GIVEN ENTRIES
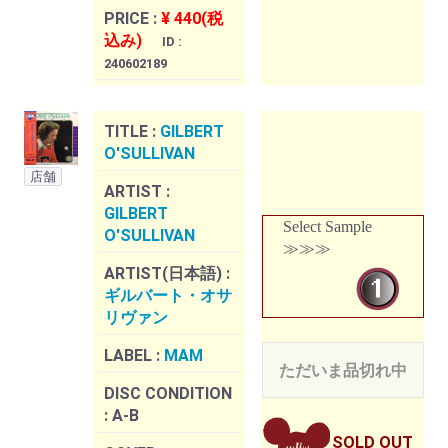
PRICE :
¥ 440(税
込み)
ID :
240602189
TITLE :
GILBERT
O'SULLIVAN
店舗
ARTIST :
GILBERT
Select Sample
O'SULLIVAN
≫≫≫
ARTIST(日本語) :
ギルバート・オサ
リヴァン
LABEL :
MAM
ただいま品切れ中
DISC CONDITION
:
A-B
SOLD OUT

INSTRUCTIONS TO FOLLOW
Give the preceding data back exactly, minus every picture.

EXERCISE SOLUTION
PRICE :
¥ 440(税
込み)
ID :
240602189
TITLE :
GILBERT
O'SULLIVAN
店舗
ARTIST :
GILBERT
Select Sample
O'SULLIVAN
≫≫≫
ARTIST(日本語) :
ギルバート・オサ
リヴァン
LABEL :
MAM
ただいま品切れ中
DISC CONDITION
:
A-B
SOLD OUT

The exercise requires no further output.